И все-таки он и его собеседники, подобно тысячам людей в немецких землях, жаждавших обновления, заставляли себя верить в созданного ими самими мессию. И каждый готов был служить номинальному повелителю империи верой и правдой, восхвалять, курить фимиам, прославлять его своими картинами. А уж если говорить правду, то не столько Максимилиана, сколько веру, которой сами жили.

Цельтес быстро нашел работу для Дюрера. Том его философских творений, для которого Альбрехт создал титульный лист, оказывается, должен был открыть собрание сочинений. Деньги на издание давал Пиркгеймер — поэт так и не сколотил состояния. В «Четыре книги любовных историй», которые Цельтес теперь готовил к печати, он включил панегирик городу «Норимбергу». Воспевал великий Конрад тамошние здания и церкви, богадельни и окрестные леса. Чрез меру хвалил мудрость городского совета и суда, законы и обычаи. Титульный лист, исполненный Дюрером для «Философии», Цельтесу пришелся по душе. Просил он живописца сделать еще одиннадцать гравюр для остальных томов.

Не торопился Альбрехт давать согласие: оскомина, не прошла от церковной символики, а уже навязывают аллегории в новом духе. Казалось, чего проще — изобразить преследование Аполлоном Дафны! Похожиз сцены не раз приходилось видеть в улочках на берегу Пегница. С мифом, однако, дело обстояло сложнее. В превращении Дафны в вечнозеленый лавр видел Цельтес глубокий смысл — стремление к идеалу красоты. Что-то созвучное мыслям Дюрера было в таком толковании. Но вот выразить этого он не мог. Сухим и вялым получался рисунок. Бросил. Другие иллюстрации были выполнены его учениками.

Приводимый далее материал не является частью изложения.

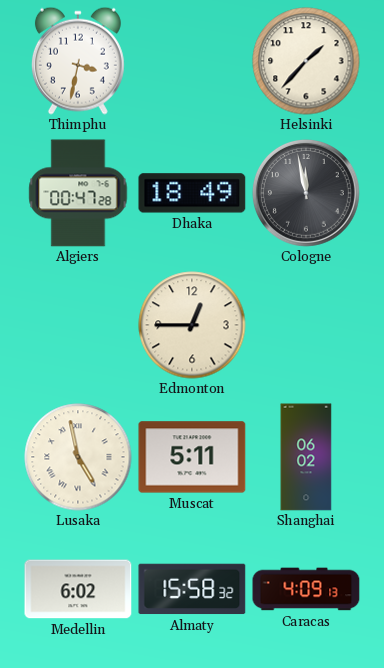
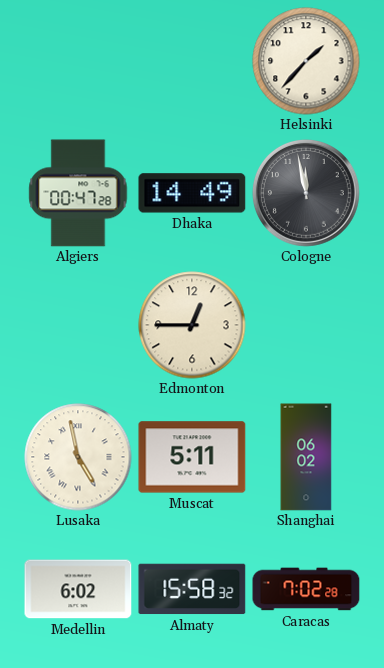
Thimphu: 3:32 -> none
Dhaka: 18:49 -> 14:49
Caracas: 4:09 -> 7:02
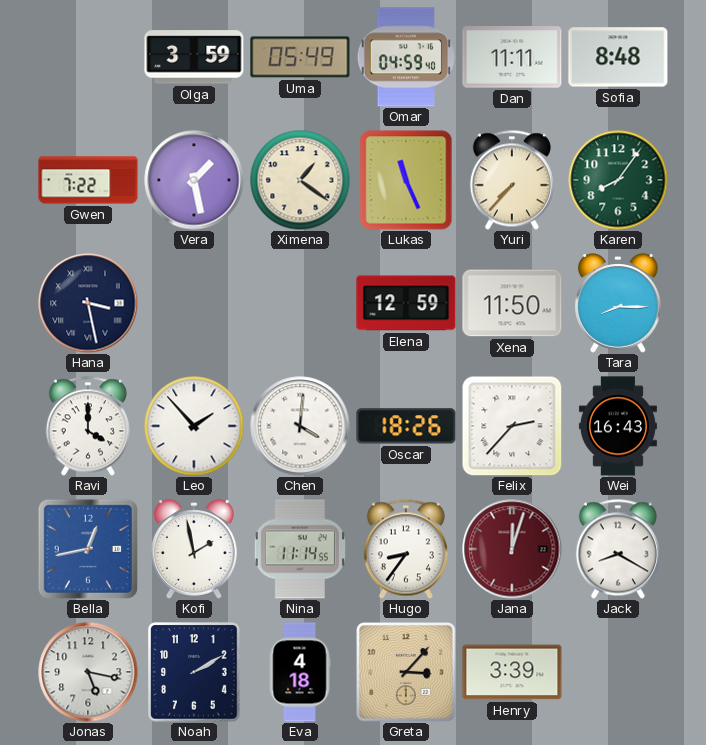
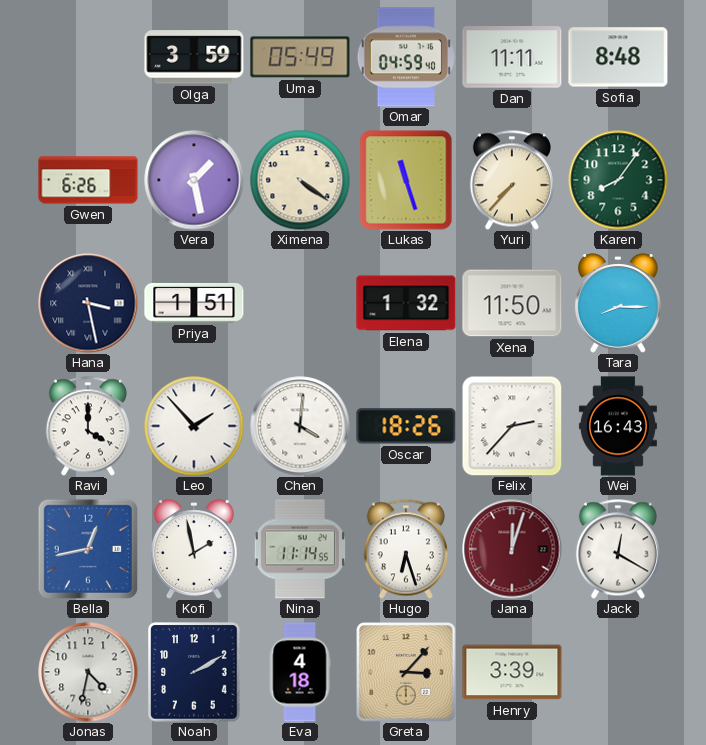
Gwen: 7:22 -> 6:26
Ximena: 1:21 -> 4:21
Lukas: 11:26 -> 11:27
Priya: none -> 1:51
Elena: 12:59 -> 1:32
Hugo: 8:36 -> 6:27
Jack: 8:20 -> 12:20
Jonas: 5:17 -> 4:32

Распространилась в ту пору молва, что получил совет верные сведения: собирается ансбахский маркграф Фридрих IV со дня на день отправить своего сына Казимира в поход на Нюрнберг. Закипел город как развороченный муравейник: родные леса, на которые с давних пор зарятся ансбахцы, не отдадим! Пусть герой швейцарской войны Пиркгеймер возглавит ополчение! Совет склонился перед народной волей. Его посланцы, посетив Вилибальда, взывали к долгу гражданина — когда городу грозит опасность, разве поставит нюрнбержец личные обиды выше общего бедствия? Пиркгеймер для приличия поломался и, конечно же, согласился. Книги и рукописи — снова на полку. Дни напролет проводит в ратуше, доказывает: пора положить конец дедовской тактике — ворота на запор, и с городских стен свысока поглядывать на неприятеля. Нужно вывести войско в открытое поле, использовать силу огнестрельного оружия. Уж он задаст Казимиру! Дюрер тоже рвался защищать родной город. Но Пиркгеймер этому воспротивился — ему-то незачем лезть в драку, без него обойдутся.

Вскоре лазутчики донесли: не сегодня, так завтра Казимир появится у стен Нюрнберга. В спешке обсудили план действий. Разбили ополчение на два полка. Во главе основного — член совета Ульман Штромер. Ему надлежало выступить первым. Пиркгеймеру предписывалось идти другой дорогой и соединиться с основными силами в нюрнбергском лесу.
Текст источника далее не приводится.